• [Provided records]
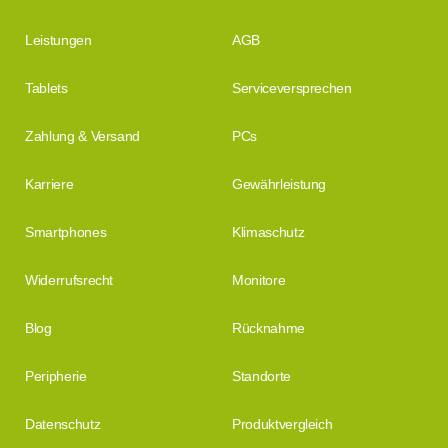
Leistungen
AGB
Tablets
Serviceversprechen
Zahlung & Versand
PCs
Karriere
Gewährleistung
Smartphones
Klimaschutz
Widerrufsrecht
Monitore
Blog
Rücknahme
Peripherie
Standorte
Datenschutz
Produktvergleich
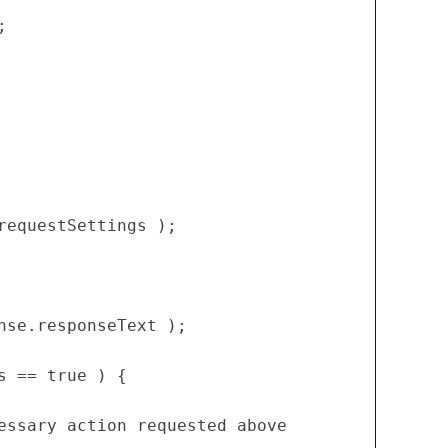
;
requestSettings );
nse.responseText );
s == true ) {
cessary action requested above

---

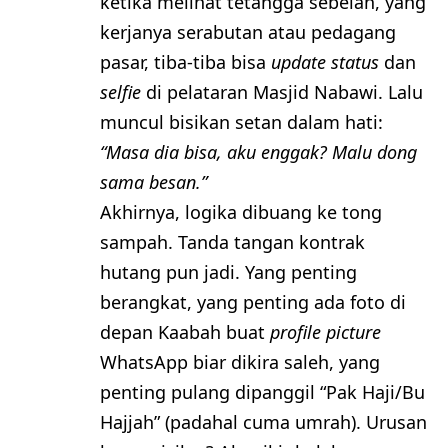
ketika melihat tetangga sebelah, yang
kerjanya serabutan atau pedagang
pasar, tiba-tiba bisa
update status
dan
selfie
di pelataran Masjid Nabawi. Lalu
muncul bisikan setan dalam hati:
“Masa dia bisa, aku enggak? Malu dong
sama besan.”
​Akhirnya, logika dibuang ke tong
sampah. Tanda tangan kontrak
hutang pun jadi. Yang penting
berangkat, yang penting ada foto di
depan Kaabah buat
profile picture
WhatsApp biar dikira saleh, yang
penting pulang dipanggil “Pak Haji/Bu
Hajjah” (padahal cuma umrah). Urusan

• [Task objective] Return all lines of the data in which the string "bisa" appears.

• [Answer to the problem]
pasar, tiba-tiba bisa
“Masa dia bisa, aku enggak? Malu dong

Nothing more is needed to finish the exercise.